══ Exercise data
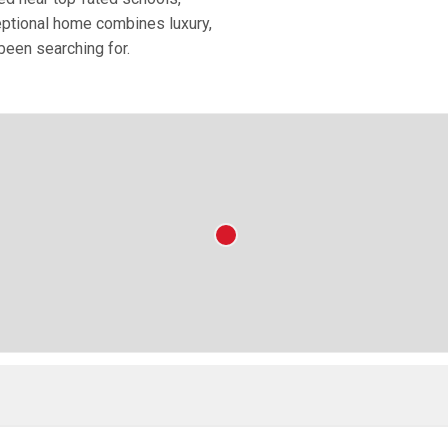
eptional home combines luxury,
been searching for.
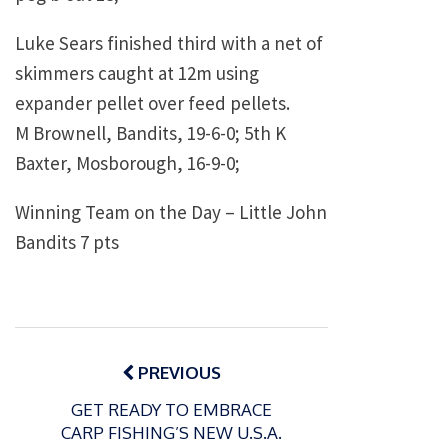
Luke Sears finished third with a net of
skimmers caught at 12m using
expander pellet over feed pellets.
M Brownell, Bandits, 19-6-0; 5th K
Baxter, Mosborough, 16-9-0;
Winning Team on the Day – Little John
Bandits 7 pts
Post
navigation
PREVIOUS
GET READY TO EMBRACE
CARP FISHING’S NEW U.S.A.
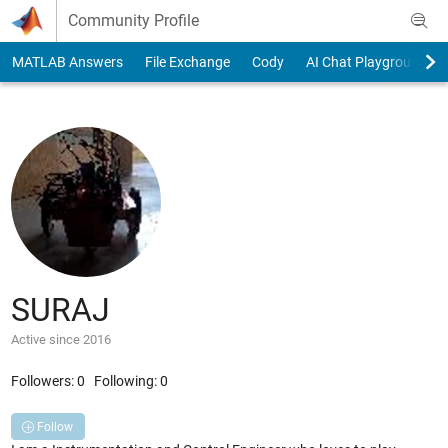
Skip to content
Community Profile
MATLAB Answers
File Exchange
Cody
AI Chat Playground
SURAJ
Active since 2016
Followers:
0
Following:
0
Follow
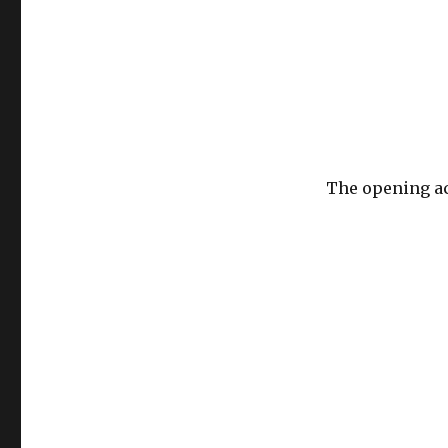
The opening ac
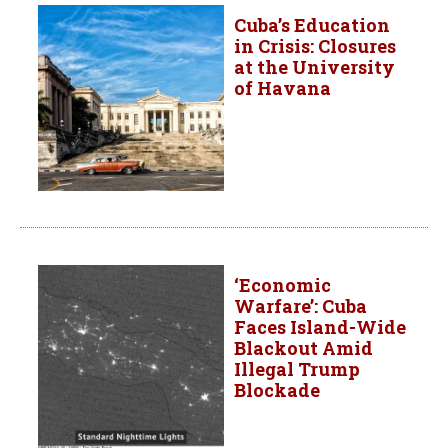
Cuba’s Education
in Crisis: Closures
at the University
of Havana
‘Economic
Warfare’: Cuba
Faces Island-Wide
Blackout Amid
Illegal Trump
Blockade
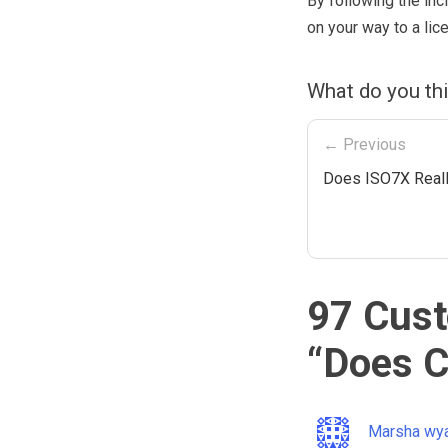
By following the inc
on your way to a li
What do you thi
← Previous
Does ISO7X Real
97 Cust
“
Does C
Marsha wy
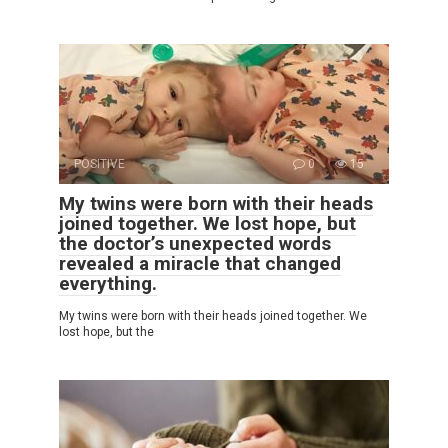
POSITIVE
0
15
My twins were born with their heads
joined together. We lost hope, but
the doctor’s unexpected words
revealed a miracle that changed
everything.
My twins were born with their heads joined together. We
lost hope, but the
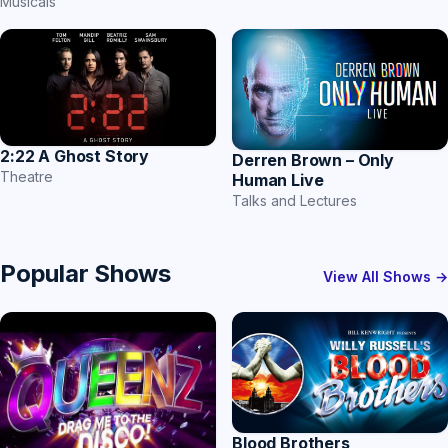
Musicals
2:22 A Ghost Story
Derren Brown – Only
Theatre
Human Live
Talks and Lectures
Popular Shows
View All Shows →
Blood Brothers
════
Retype the lines starting with the one that holds "at the University" and ending with the last line of the data above, both included; skip the pictures.

at the University
of Havana
‘Economic
Warfare’: Cuba
Faces Island-Wide
Blackout Amid
Illegal Trump
Blockade
By following the inc
on your way to a li
What do you thi
← Previous
Does ISO7X Real
97 Cust
“
Does C
Marsha wy
POSITIVE
0
15
My twins were born with their heads
joined together. We lost hope, but
the doctor’s unexpected words
revealed a miracle that changed
everything.
My twins were born with their heads joined together. We
lost hope, but the
Musicals
2:22 A Ghost Story
Derren Brown – Only
Theatre
Human Live
Talks and Lectures
Popular Shows
View All Shows →
Blood Brothers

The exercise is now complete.